▶ [EXTRACTED ENTRIES]
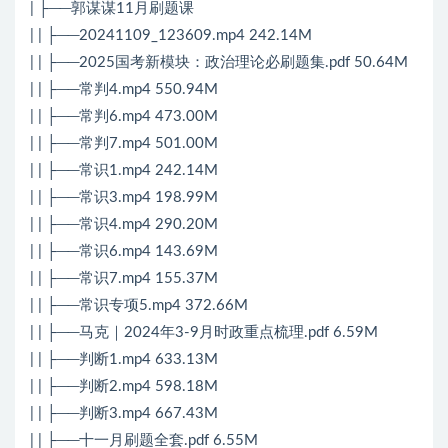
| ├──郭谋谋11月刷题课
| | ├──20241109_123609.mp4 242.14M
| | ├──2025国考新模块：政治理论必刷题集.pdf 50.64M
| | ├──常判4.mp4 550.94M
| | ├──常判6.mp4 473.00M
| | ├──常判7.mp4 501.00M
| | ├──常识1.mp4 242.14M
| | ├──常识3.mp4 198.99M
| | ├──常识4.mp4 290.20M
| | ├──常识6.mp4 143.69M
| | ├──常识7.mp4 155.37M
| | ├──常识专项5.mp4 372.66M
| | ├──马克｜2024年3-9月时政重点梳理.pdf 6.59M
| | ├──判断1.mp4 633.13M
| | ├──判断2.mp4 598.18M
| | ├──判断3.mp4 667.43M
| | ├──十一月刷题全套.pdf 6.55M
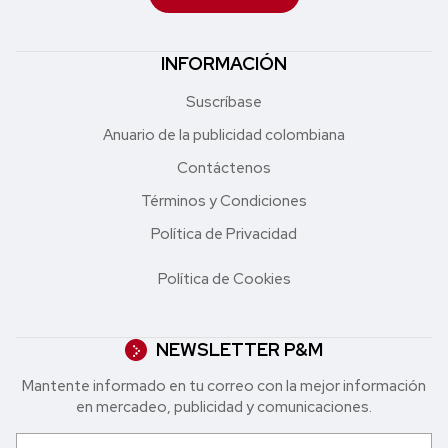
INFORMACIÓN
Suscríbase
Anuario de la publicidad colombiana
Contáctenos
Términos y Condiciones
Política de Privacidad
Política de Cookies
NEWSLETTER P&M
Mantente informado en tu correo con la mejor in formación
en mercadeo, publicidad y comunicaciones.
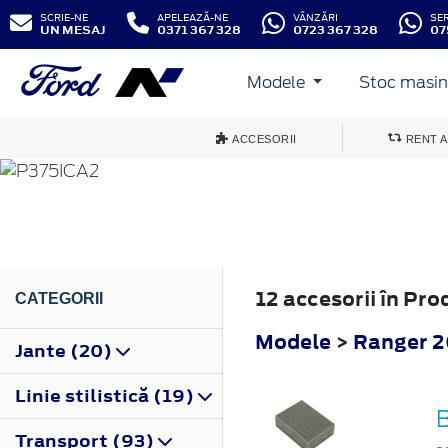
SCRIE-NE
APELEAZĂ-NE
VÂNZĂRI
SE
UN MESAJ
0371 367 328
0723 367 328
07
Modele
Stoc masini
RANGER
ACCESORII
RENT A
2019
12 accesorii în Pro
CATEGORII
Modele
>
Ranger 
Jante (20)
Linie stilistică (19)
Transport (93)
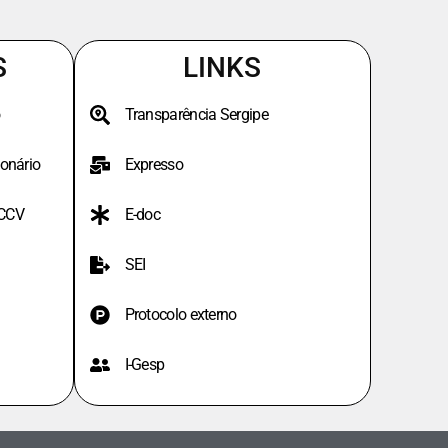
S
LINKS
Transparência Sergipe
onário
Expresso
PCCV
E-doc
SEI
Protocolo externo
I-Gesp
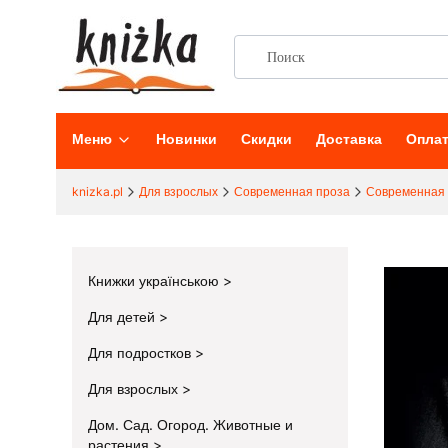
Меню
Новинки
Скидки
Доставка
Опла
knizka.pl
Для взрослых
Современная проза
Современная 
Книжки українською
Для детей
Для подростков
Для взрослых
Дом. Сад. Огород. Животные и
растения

▶ [WHAT IS NEEDED]
Repeat, exactly and in full, all the material above except its pictures.

▶ [EXERCISE OUTPUT]
| ├──郭谋谋11月刷题课
| | ├──20241109_123609.mp4 242.14M
| | ├──2025国考新模块：政治理论必刷题集.pdf 50.64M
| | ├──常判4.mp4 550.94M
| | ├──常判6.mp4 473.00M
| | ├──常判7.mp4 501.00M
| | ├──常识1.mp4 242.14M
| | ├──常识3.mp4 198.99M
| | ├──常识4.mp4 290.20M
| | ├──常识6.mp4 143.69M
| | ├──常识7.mp4 155.37M
| | ├──常识专项5.mp4 372.66M
| | ├──马克｜2024年3-9月时政重点梳理.pdf 6.59M
| | ├──判断1.mp4 633.13M
| | ├──判断2.mp4 598.18M
| | ├──判断3.mp4 667.43M
| | ├──十一月刷题全套.pdf 6.55M
INFORMACIÓN
Suscríbase
Anuario de la publicidad colombiana
Contáctenos
Términos y Condiciones
Política de Privacidad
Política de Cookies
NEWSLETTER P&M
Mantente informado en tu correo con la mejor in formación
en mercadeo, publicidad y comunicaciones.
SCRIE-NE
APELEAZĂ-NE
VÂNZĂRI
SE
UN MESAJ
0371 367 328
0723 367 328
07
Modele
Stoc masini
RANGER
ACCESORII
RENT A
2019
12 accesorii în Pro
CATEGORII
Modele
>
Ranger 
Jante (20)
Linie stilistică (19)
Transport (93)
S
LINKS
Transparência Sergipe
onário
Expresso
PCCV
E-doc
SEI
Protocolo externo
I-Gesp
Меню
Новинки
Скидки
Доставка
Опла
knizka.pl
Для взрослых
Современная проза
Современная 
Книжки українською
Для детей
Для подростков
Для взрослых
Дом. Сад. Огород. Животные и
растения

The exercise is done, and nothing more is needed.